Imagine you’re out for a walk in the woods and you happen upon an attractive mate; after copulation, your partner promptly bites your head off and eats it, then proceeds to devour the rest of your body. OK, maybe don’t imagine that — it’s pretty gruesome and offensive — but it’s a reality that many an arthropod (insects, spiders and other invertebrates with a segmented body and a hard exoskeleton) faces on a daily basis.
It’s an act called “sexual cannibalism,” and although it may not be the oddest mating behaviour to occur in the natural world — female hyenas have pseuodo-penises which act as receptacles for the male penis — it’s certainly high on the list.
In the summer of last year, I watched the strangeness of insect cannibalism unfold before my very eyes — on a shoe, of all places. Although not a case of sexual cannibalism as far as I’m aware, the female dragonfly did perform the characteristic post-coital decapitation.
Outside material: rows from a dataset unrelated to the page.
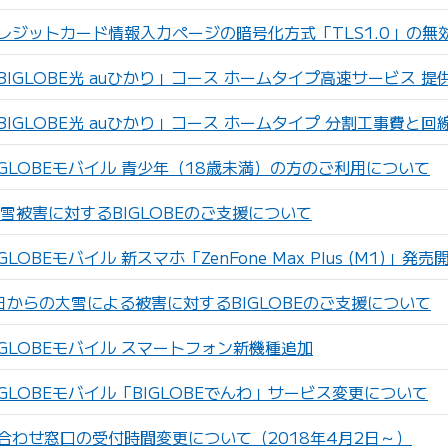
レジットカード情報入力ページの暗号化方式「TLS1.0」の無
IGLOBE光 auひかり」コース ホームタイプ高速サービス 提
IGLOBE光 auひかり」コース ホームタイプ 分割工事費と
GLOBEモバイル 青少年（18歳未満）の方のご利用について
雪被害に対するBIGLOBEのご支援について
LOBEモバイル 新スマホ「ZenFone Max Plus (M1)」発売
日からの大雪による被害に対するBIGLOBEのご支援について
GLOBEモバイル スマートフォン新機種追加
GLOBEモバイル「BIGLOBEでんわ」サービス変更について
合わせ窓口の受付時間変更について（2018年4月2日～）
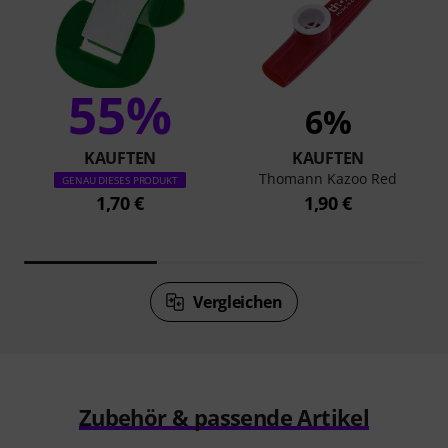
55%
6%
KAUFTEN
KAUFTEN
Thomann Kazoo Red
GENAU DIESES PRODUKT
1,70 €
1,90 €
Vergleichen
Zubehör & passende Artikel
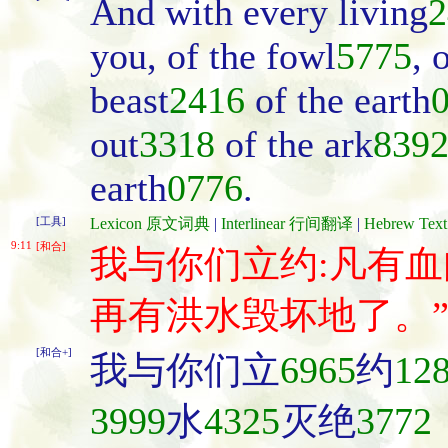
And with every living
2
you, of the fowl
5775
, 
beast
2416
of the earth
out
3318
of the ark
839
earth
0776
.
[工具]
Lexicon 原文词典
|
Interlinear 行间翻译
|
Hebrew Te
9:11
[和合]
我与你们立约:凡有
再有洪水毁坏地了。
[和合+]
我与你们立
6965
约
12
3999
水
4325
灭绝
3772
It reminded me of the finishing move of the praying mantis. First a male praying mantis entices its mate by flapping its wings and swaying its abdomen, then it leaps on her back and begins to mate. After the deed is done, the female, in an act of supreme gratitude, decapitates and devours of the male mantis’ head.
Although successful copulation in mantises can occur without decapitation, one wonders how such a behavior evolved into such prominence. Some studies suggest that the added food ingested by the female will allow it to devote more energy to egg production. This would have a selective advantage for both parents as it would increase the likelihood that the offspring will come to term, and thus their genes will be passed on. However, it seems that males may not be complicit in their decapitation, and there would be a greater evolutionary advantage for them if they survived to mate with another female.
In the Sphodromantis lineola species of praying mantis, the likelihood of sexual cannibalism is dependent upon the hunger state of the female. Regardless of the intensity of the courtship display, in captivity, if the female was starved prior to the male being introduced into its cage, the male was going to lose his head. However, when the female S. lineola was recently fed, the opposite was true and the male escaped unscathed. While a lot of data has been collected in a laboratory setting, similar behaviour patterns have been witnessed in natural settings.
Despite the reluctance of praying mantises to lose their heads, some arthropods willingly face the gruesome prospect of death during or after sex. The Australian redback spiders (Latrodectus hasselti, as featured in the science section’s own “Zoological investigations,” Sept. 16, 2009) somersault themselves so their abdomen is aligned with the female’s fangs during copulation. A study conducted by Maydianne Andrade and published in Science found that 11 of 17 observed matings of L. hasselti resulted in the death of the male redback. As with the praying mantis, the hunger level of the female spider may have been the deciding factor in the male’s survival.
The sexual suicide of the male redback spider does not appear to be influenced by any specific behaviour of the females, but rather is thought to be a complicit act that confers a selective advantage for the males. Two main reasons led Andrade to this conclusion: firstly, the cannibalized male fertilized just over twice as many eggs as one that survived copulation; secondly, after the female cannibalized their partner, the likelihood that the female would mate again was slimmer. These two reasons, coupled with the short life span, and the fact that males rarely leave the webs of their mates after copulation even though a second mating is not likely to occur, make a good case for the benefits of sexual cannibalism, at least in the Australian redback spider.
Sexual cannibalism is not the norm among arthropods, and is rarely observed outside the phylum Arthropoda, but when it is observed we are offered a fascinating, if not disturbing, glimpse into the sexual lives of our non-human co-inhabitants of this amazing planet.